Posted by Charley Parker at 10:31 am

Sanguine drawing - KM Scott Moore
Most artists who have done much life drawing are familiar with sanguine, usually as a color of conté crayon or colored pencil. Not that many, however, have drawn with real sanquine.

Sanguine (Hematite) is a red-brown iron-oxide chalk, usually mined in Italy. It’s color, particularly when used on cream paper with touches of white, makes it wonderfully suited for figure drawing, and it was a staple tool of the old masters.

Sanguine was used widely before the development of conté or modern drawing crayons, which are made from ground pigments mixed with oil emulsion binders; and it allows for a degree of subtlety and control beyond what those convenience chalks offer, provided you’re prepared to deal with it as a “raw” drawing material.

KM Scott Moore has posted a wonderful short tutorial on Drawingboard.org titled Renaissance Style Drawing (Sanguine) — A Tutorial (images above), that goes through the basics of sanguine, from purchase to use, with a series of clear photographs.

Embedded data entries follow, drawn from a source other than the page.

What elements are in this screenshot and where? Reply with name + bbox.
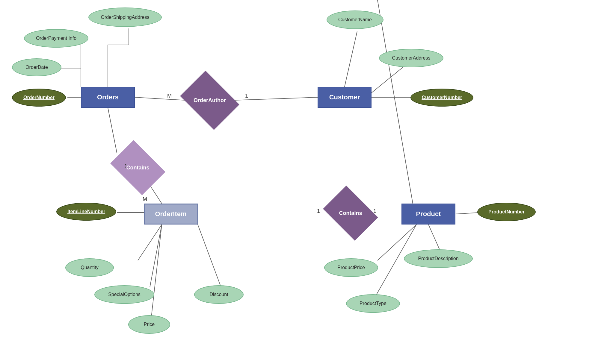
svg-line-10 — [455, 213, 479, 214]
ellipse-price: Price — [128, 315, 170, 334]
svg-line-6 — [108, 108, 117, 153]
ellipse-customeraddress: CustomerAddress — [379, 49, 443, 67]
ellipse-specialoptions: SpecialOptions — [94, 285, 154, 304]
customeraddress-label: CustomerAddress — [392, 55, 430, 61]
quantity-label: Quantity — [81, 265, 99, 270]
ellipse-orderdate: OrderDate — [12, 58, 61, 76]
ellipse-discount: Discount — [194, 285, 244, 304]
productprice-label: ProductPrice — [337, 265, 365, 270]
entity-orders-label: Orders — [97, 93, 119, 101]
entity-product-label: Product — [416, 210, 441, 218]
ordershippingaddress-label: OrderShippingAddress — [101, 15, 150, 20]
ellipse-itemlinenumber: ItemLineNumber — [56, 203, 116, 221]
orderpaymentinfo-label: OrderPayment Info — [36, 36, 76, 41]
productdescription-label: ProductDescription — [418, 256, 458, 261]
cardinality-m2: M — [143, 196, 147, 202]
entity-orders: Orders — [81, 87, 135, 108]
svg-line-13 — [378, 0, 416, 225]
diamond-contains2-label: Contains — [339, 210, 362, 216]
productnumber-label: ProductNumber — [488, 209, 525, 215]
ellipse-ordernumber: OrderNumber — [12, 89, 66, 107]
ellipse-ordershippingaddress: OrderShippingAddress — [88, 7, 162, 27]
diagram-lines — [0, 0, 610, 364]
svg-line-1 — [135, 97, 186, 100]
diamond-contains2: Contains — [328, 197, 373, 230]
ellipse-producttype: ProductType — [346, 294, 400, 313]
discount-label: Discount — [209, 292, 228, 297]
producttype-label: ProductType — [360, 301, 386, 306]
ellipse-quantity: Quantity — [65, 258, 114, 277]
ordernumber-label: OrderNumber — [23, 95, 55, 100]
diamond-contains1: Contains — [115, 151, 160, 184]
ellipse-customernumber: CustomerNumber — [410, 89, 473, 107]
ellipse-productdescription: ProductDescription — [404, 249, 473, 268]
cardinality-1d: 1 — [373, 208, 376, 214]
specialoptions-label: SpecialOptions — [108, 292, 141, 297]
cardinality-1a: 1 — [245, 93, 248, 99]
ellipse-customername: CustomerName — [327, 10, 383, 29]
diamond-orderauthor-label: OrderAuthor — [194, 97, 226, 104]
diamond-contains1-label: Contains — [126, 165, 149, 171]
entity-product: Product — [401, 204, 455, 225]
ellipse-productprice: ProductPrice — [324, 258, 378, 277]
entity-customer-label: Customer — [329, 93, 360, 101]
entity-orderitem-label: OrderItem — [155, 210, 186, 218]
er-diagram: Orders Customer Product OrderItem OrderA… — [0, 0, 610, 364]
entity-customer: Customer — [318, 87, 372, 108]
ellipse-orderpaymentinfo: OrderPayment Info — [24, 29, 88, 48]
svg-line-16 — [150, 225, 162, 287]
itemlinenumber-label: ItemLineNumber — [67, 209, 105, 214]
ellipse-productnumber: ProductNumber — [477, 203, 536, 221]
price-label: Price — [144, 322, 155, 327]
svg-line-17 — [151, 225, 162, 317]
orderdate-label: OrderDate — [25, 65, 48, 70]
svg-line-15 — [138, 225, 162, 260]
cardinality-1c: 1 — [317, 208, 320, 214]
entity-orderitem: OrderItem — [144, 204, 198, 225]
customernumber-label: CustomerNumber — [422, 95, 462, 100]
svg-line-12 — [428, 225, 440, 251]
svg-line-3 — [345, 31, 357, 87]
cardinality-m1: M — [167, 93, 172, 99]
diamond-orderauthor: OrderAuthor — [186, 82, 234, 118]
customername-label: CustomerName — [338, 17, 372, 22]
svg-line-18 — [198, 225, 221, 287]
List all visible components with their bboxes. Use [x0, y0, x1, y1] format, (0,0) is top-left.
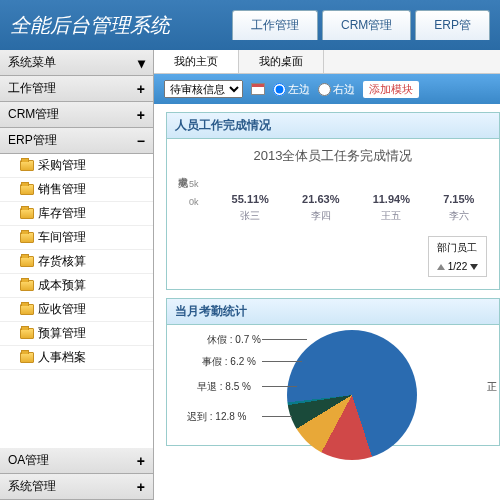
prev-icon[interactable] [437, 264, 445, 270]
next-icon[interactable] [470, 264, 478, 270]
pie-label-vacation: 休假 : 0.7 % [207, 333, 261, 347]
sidebar-group-label: ERP管理 [8, 132, 57, 149]
sidebar-item-budget[interactable]: 预算管理 [0, 322, 153, 346]
leader-line [262, 339, 307, 340]
sidebar-item-sales[interactable]: 销售管理 [0, 178, 153, 202]
sidebar-item-label: 车间管理 [38, 229, 86, 246]
sidebar: 系统菜单 ▾ 工作管理 + CRM管理 + ERP管理 − 采购管理 销售管理 … [0, 50, 154, 500]
app-header: 全能后台管理系统 工作管理 CRM管理 ERP管 [0, 0, 500, 50]
bar-col: 7.15%李六 [443, 193, 474, 223]
bar-category: 李六 [443, 209, 474, 223]
bar-category: 王五 [373, 209, 410, 223]
toolbar: 待审核信息 左边 右边 添加模块 [154, 74, 500, 104]
legend-pager: 1/22 [437, 261, 478, 272]
folder-icon [20, 160, 34, 171]
top-tab-erp[interactable]: ERP管 [415, 10, 490, 40]
sidebar-item-hr[interactable]: 人事档案 [0, 346, 153, 370]
bar-col: 55.11%张三 [232, 193, 269, 223]
pie-chart: 休假 : 0.7 % 事假 : 6.2 % 早退 : 8.5 % 迟到 : 12… [167, 325, 499, 445]
bar-value: 55.11% [232, 193, 269, 205]
sidebar-item-label: 应收管理 [38, 301, 86, 318]
sidebar-group-work[interactable]: 工作管理 + [0, 76, 153, 102]
sidebar-item-inventory[interactable]: 库存管理 [0, 202, 153, 226]
radio-label: 左边 [288, 82, 310, 97]
bar-chart: 2013全体员工任务完成情况 完成率 5k 0k 55.11%张三 21.63%… [167, 139, 499, 289]
bar-category: 张三 [232, 209, 269, 223]
panel-title: 人员工作完成情况 [167, 113, 499, 139]
position-left-radio[interactable]: 左边 [273, 82, 310, 97]
bar-col: 11.94%王五 [373, 193, 410, 223]
sidebar-item-stock-acct[interactable]: 存货核算 [0, 250, 153, 274]
pager-text: 1/22 [448, 261, 467, 272]
leader-line [262, 361, 302, 362]
sidebar-group-label: CRM管理 [8, 106, 59, 123]
bar-category: 李四 [302, 209, 339, 223]
expand-icon: + [137, 107, 145, 123]
filter-select[interactable]: 待审核信息 [164, 80, 243, 98]
legend-label: 部门员工 [437, 241, 478, 255]
pie-label-personal: 事假 : 6.2 % [202, 355, 256, 369]
folder-icon [20, 256, 34, 267]
folder-icon [20, 208, 34, 219]
y-tick: 5k [189, 179, 199, 197]
app-logo: 全能后台管理系统 [10, 12, 190, 39]
tab-my-home[interactable]: 我的主页 [154, 50, 239, 73]
expand-icon: + [137, 479, 145, 495]
panel-title: 当月考勤统计 [167, 299, 499, 325]
sidebar-group-label: OA管理 [8, 452, 49, 469]
sidebar-item-receivable[interactable]: 应收管理 [0, 298, 153, 322]
sidebar-item-label: 销售管理 [38, 181, 86, 198]
panel-staff-completion: 人员工作完成情况 2013全体员工任务完成情况 完成率 5k 0k 55.11%… [166, 112, 500, 290]
sidebar-item-cost-budget[interactable]: 成本预算 [0, 274, 153, 298]
folder-icon [20, 184, 34, 195]
sidebar-item-purchase[interactable]: 采购管理 [0, 154, 153, 178]
bar-value: 21.63% [302, 193, 339, 205]
top-nav-tabs: 工作管理 CRM管理 ERP管 [232, 10, 490, 40]
add-module-button[interactable]: 添加模块 [363, 81, 419, 98]
expand-icon: + [137, 453, 145, 469]
calendar-icon[interactable] [251, 83, 265, 95]
folder-icon [20, 232, 34, 243]
top-tab-work[interactable]: 工作管理 [232, 10, 318, 40]
sidebar-group-crm[interactable]: CRM管理 + [0, 102, 153, 128]
sidebar-item-label: 预算管理 [38, 325, 86, 342]
sidebar-group-oa[interactable]: OA管理 + [0, 448, 153, 474]
chevron-down-icon[interactable]: ▾ [138, 55, 145, 71]
collapse-icon: − [137, 133, 145, 149]
bar-value: 7.15% [443, 193, 474, 205]
sidebar-item-label: 成本预算 [38, 277, 86, 294]
leader-line [262, 416, 292, 417]
panel-attendance: 当月考勤统计 休假 : 0.7 % 事假 : 6.2 % 早退 : 8.5 % … [166, 298, 500, 446]
sidebar-item-label: 人事档案 [38, 349, 86, 366]
sidebar-group-label: 系统管理 [8, 478, 56, 495]
leader-line [262, 386, 297, 387]
sidebar-erp-items: 采购管理 销售管理 库存管理 车间管理 存货核算 成本预算 应收管理 预算管理 … [0, 154, 153, 370]
pie-label-late: 迟到 : 12.8 % [187, 410, 246, 424]
expand-icon: + [137, 81, 145, 97]
radio-label: 右边 [333, 82, 355, 97]
bar-value: 11.94% [373, 193, 410, 205]
y-tick: 0k [189, 197, 199, 215]
content-tabs: 我的主页 我的桌面 [154, 50, 500, 74]
bar-col: 21.63%李四 [302, 193, 339, 223]
sidebar-item-label: 采购管理 [38, 157, 86, 174]
sidebar-group-system[interactable]: 系统管理 + [0, 474, 153, 500]
pie-label-early: 早退 : 8.5 % [197, 380, 251, 394]
sidebar-title: 系统菜单 ▾ [0, 50, 153, 76]
sidebar-title-label: 系统菜单 [8, 54, 56, 71]
top-tab-crm[interactable]: CRM管理 [322, 10, 411, 40]
pie-graphic [287, 330, 417, 460]
chart-title: 2013全体员工任务完成情况 [175, 147, 491, 165]
sidebar-group-erp[interactable]: ERP管理 − [0, 128, 153, 154]
folder-icon [20, 352, 34, 363]
position-right-radio[interactable]: 右边 [318, 82, 355, 97]
chart-legend: 部门员工 1/22 [428, 236, 487, 277]
sidebar-item-label: 存货核算 [38, 253, 86, 270]
chart-bars: 55.11%张三 21.63%李四 11.94%王五 7.15%李六 [215, 193, 491, 223]
folder-icon [20, 280, 34, 291]
tab-my-desktop[interactable]: 我的桌面 [239, 50, 324, 73]
sidebar-item-workshop[interactable]: 车间管理 [0, 226, 153, 250]
pie-label-normal: 正 [487, 380, 497, 394]
y-ticks: 5k 0k [189, 179, 199, 215]
folder-icon [20, 328, 34, 339]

He shows starting a drawing with rough chunks of the material simply hand held; then, looking almost like tiny flint arrowheads, the chipped pieces of sanguine are set into a holder commonly used for uncased chalks and conté and used for detail work and hatching.

I was aware that sanguine, like the more processed chalks, can be smeared and stomped to create smooth tones; what I didn’t know until reading Moore’s article is that the sanguine dust, because it doesn’t have the oily binders found in the processed crayons, can be mixed with water to form a kind of “ink”, and washed on with a brush or even a pen.

Moore purchased his sanguine from Kremer Pigments in NY, now part of Sinopia. Here is their catalog listing for sanguine “lumps”.

The Cennini Catalog from Studio Products offers “reconstituted” sanguine, a powdered form mixed with Gum Tragacanth (a non-oily binder) to make extruded chalks that handle much like the original, but are less expensive.

Rob Howard, founder of Studio Products, has posted this beautiful sanguine drawing, a copy of a drawing by Hyacinthe Rigaud (more info here).

For many other sanguine drawings, see most old master drawings described as “red chalk” prior to the 1600’s.

The word “sanguine” comes from old French and Latin words meaning bloody or blood colored. The association of reddish faces with a courageous or hopeful disposition in European cultures, as well as it’s part in medieval explanations of physiology involving sanguine “humors“, led to the common use of the word to mean cheerful or optimistic.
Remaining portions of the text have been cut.